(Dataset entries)

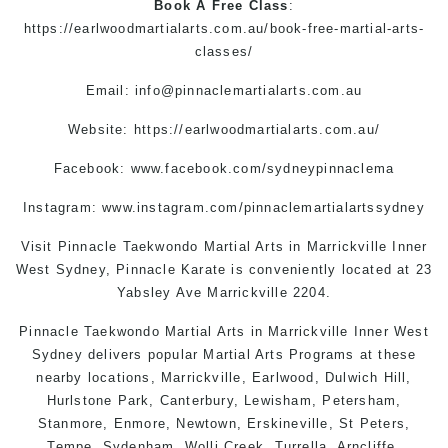
Book A Free Class
:
https://earlwoodmartialarts.com.au/book-free-martial-arts-
classes/
Email:
info@pinnaclemartialarts.com.au
Website:
https://earlwoodmartialarts.com.au/
Facebook:
www.facebook.com/sydneypinnaclema
Instagram:
www.instagram.com/pinnaclemartialartssydney
Visit Pinnacle
Taekwondo
Martial Arts in Marrickville
Inner
West Sydney, Pinnacle
Karate
is conveniently located at 23
Yabsley Ave Marrickville 2204.
Pinnacle
Taekwondo
Martial Arts in Marrickville
Inner West
Sydney
delivers popular
Martial Arts
Programs at these
nearby locations,
Marrickville
, Earlwood,
Dulwich Hill
,
Hurlstone Park
,
Canterbury
,
Lewisham
,
Petersham
,
Stanmore
, Enmore,
Newtown
,
Erskineville
,
St Peters
,
Tempe
,
Sydenham
,
Wolli Creek
,
Turrella
,
Arncliffe
,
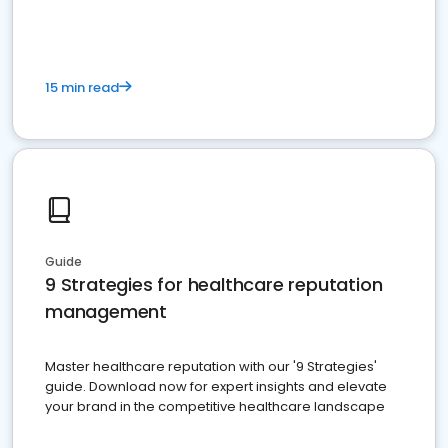
15 min read
Guide
9 Strategies for healthcare reputation
management
Master healthcare reputation with our '9 Strategies'
guide. Download now for expert insights and elevate
your brand in the competitive healthcare landscape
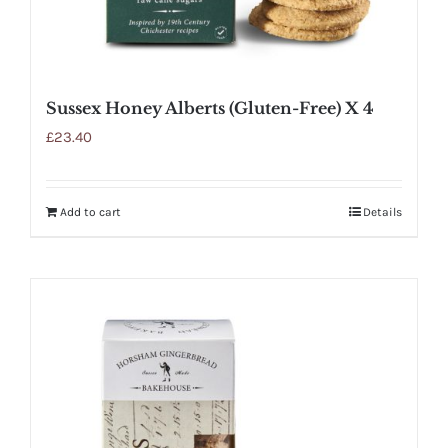
Sussex Honey Alberts (Gluten-Free) X 4
£
23.40
Add to cart
Details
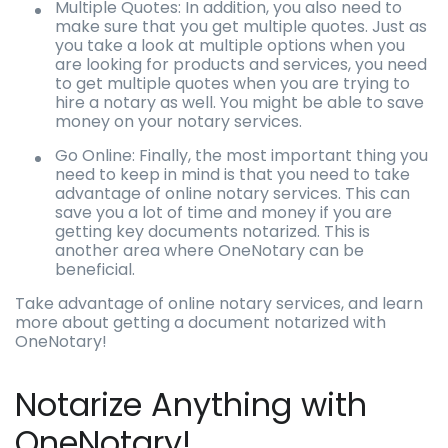
Multiple Quotes: In addition, you also need to
make sure that you get multiple quotes. Just as
you take a look at multiple options when you
are looking for products and services, you need
to get multiple quotes when you are trying to
hire a notary as well. You might be able to save
money on your notary services.
Go Online: Finally, the most important thing you
need to keep in mind is that you need to take
advantage of online notary services. This can
save you a lot of time and money if you are
getting key documents notarized. This is
another area where OneNotary can be
beneficial.
Take advantage of online notary services, and learn
more about getting a document notarized with
OneNotary!
Notarize Anything with
OneNotary!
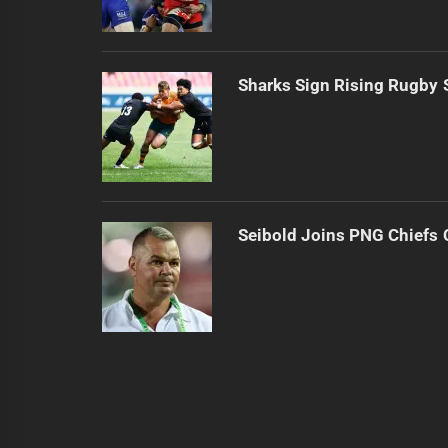
Sharks Sign Rising Rugby 
Seibold Joins PNG Chiefs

» **TASK STATEMENT**: I would like the data copied exactly as it stands, with no pictures included.

» **OUTPUT**:
Book A Free Class
:
https://earlwoodmartialarts.com.au/book-free-martial-arts-
classes/
Email:
info@pinnaclemartialarts.com.au
Website:
https://earlwoodmartialarts.com.au/
Facebook:
www.facebook.com/sydneypinnaclema
Instagram:
www.instagram.com/pinnaclemartialartssydney
Visit Pinnacle
Taekwondo
Martial Arts in Marrickville
Inner
West Sydney, Pinnacle
Karate
is conveniently located at 23
Yabsley Ave Marrickville 2204.
Pinnacle
Taekwondo
Martial Arts in Marrickville
Inner West
Sydney
delivers popular
Martial Arts
Programs at these
nearby locations,
Marrickville
, Earlwood,
Dulwich Hill
,
Hurlstone Park
,
Canterbury
,
Lewisham
,
Petersham
,
Stanmore
, Enmore,
Newtown
,
Erskineville
,
St Peters
,
Tempe
,
Sydenham
,
Wolli Creek
,
Turrella
,
Arncliffe
,
15 min read
Guide
9 Strategies for healthcare reputation
management
Master healthcare reputation with our '9 Strategies'
guide. Download now for expert insights and elevate
your brand in the competitive healthcare landscape
Sussex Honey Alberts (Gluten-Free) X 4
£
23.40
Add to cart
Details
Multiple Quotes: In addition, you also need to
make sure that you get multiple quotes. Just as
you take a look at multiple options when you
are looking for products and services, you need
to get multiple quotes when you are trying to
hire a notary as well. You might be able to save
money on your notary services.
Go Online: Finally, the most important thing you
need to keep in mind is that you need to take
advantage of online notary services. This can
save you a lot of time and money if you are
getting key documents notarized. This is
another area where OneNotary can be
beneficial.
Take advantage of online notary services, and learn
more about getting a document notarized with
OneNotary!
Notarize Anything with
OneNotary!
Sharks Sign Rising Rugby 
Seibold Joins PNG Chiefs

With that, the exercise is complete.